Short chain fatty acid (SCFA) and lactate were measured by Gas Chromatography (GC). Safety parameters (anthropometry, gastrointestinal tolerance, serious and non-serious adverse events) were also investigated. A detailed study scheme is illustrated in Fig. 1. A detailed description of the methods, including the oligonucleotide sequences of the primers and probes used for FISH and q-PCR analyses, is available in the “Supplemental Information and Methods”.
Danone Nutricia Research will grant data access, to researchers that meet the criteria for access to confidential clinical study data and are compliant with the DNR Clinical Trial Dataset Sharing policy.
Statistical analysis
Analyses of continuous (and binary transformed) data were performed on the intention-to-treat (ITT) group. For safety data, the all-subjects-treated (AST) group was used. Continuous outcomes were modelled using a linear mixed-effect model for repeated measures (MMRM) including post-baseline and baseline measurements in the response vector, intervention, time and study site as fixed factors, intervention by time as interaction term and subject as a random effect. An unstructured covariance structure was used to model the correlation among repeated measurements. Supplemental Table S1 shows LS (Least Squares) estimates of differences in change from baseline between groups, Standard Error Estimates, 95% CI, and P-values for the linear mixed model key parameters measured at week 6 (Bifidobacterium, Eubacterium, pH, L-lactate, acetate, propionate, butyrate). Covariate assessment was performed for the analysis of Bifidobacterium in order to identify environmental factors (e.g. stool frequency, use of antibiotics and mode of delivery) that could potentially influence the estimate of treatment effect.
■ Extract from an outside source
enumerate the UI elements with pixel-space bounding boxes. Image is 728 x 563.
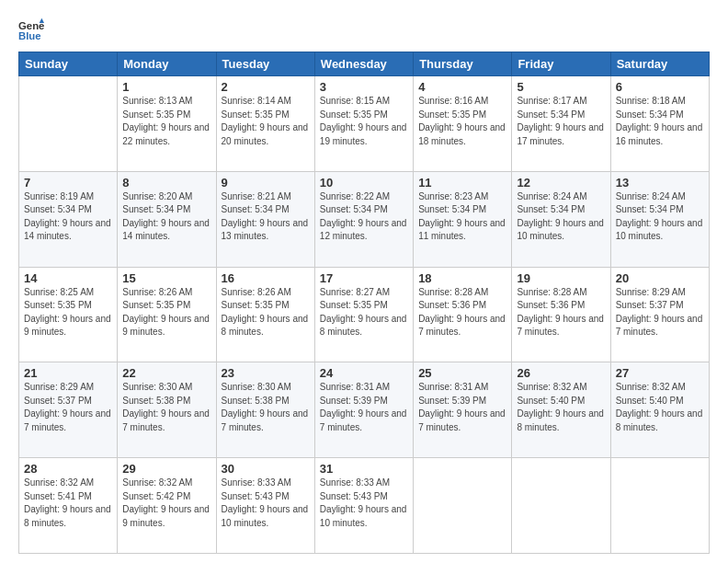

The assessment was carried out by adding a single covariate into the linear mixed-effect model and evaluating the change in treatment effect estimate (10% or more change was considered relevant). In case the total number of non-detected measurements (or measurements below the limit of detection) for a specific parameter exceeded 30% of the data in at least one of the groups (for each comparison), the data were transformed into binary presence/absence (detected/non-detected) type of data. Prevalence of detected measurements was modelled instead, using a generalized linear mixed model (GLMM) with binomial distribution and a logit link function with study site as a fixed factor, intervention by time as interaction term, and subject as a random effect. Treatment comparisons were evaluated against control using a two-sided 95% confidence interval with corresponding p-value.
In addition to the univariate analyses performed for each (continuous or binary) parameter, Redundancy Analysis (RDA) constrained ordination was applied on the set of Hellinger-transformed fish data with the fish parameters as response variables and treatment as explanatory variable in order to assess the effect of treatment on the microbial assemblage composition. An ANOVA like permutation test30 was used to evaluate statistical significance of the treatment differences based on the resulting model. All analyses were performed using SAS (Enterprise Guide Version 4.3, SAS Institute, NC) except for RDA, which was performed using the ‘Vegan’ package in R (R software version 3.4.1, R Foundation for Statistical Computing, Vienna, Austria).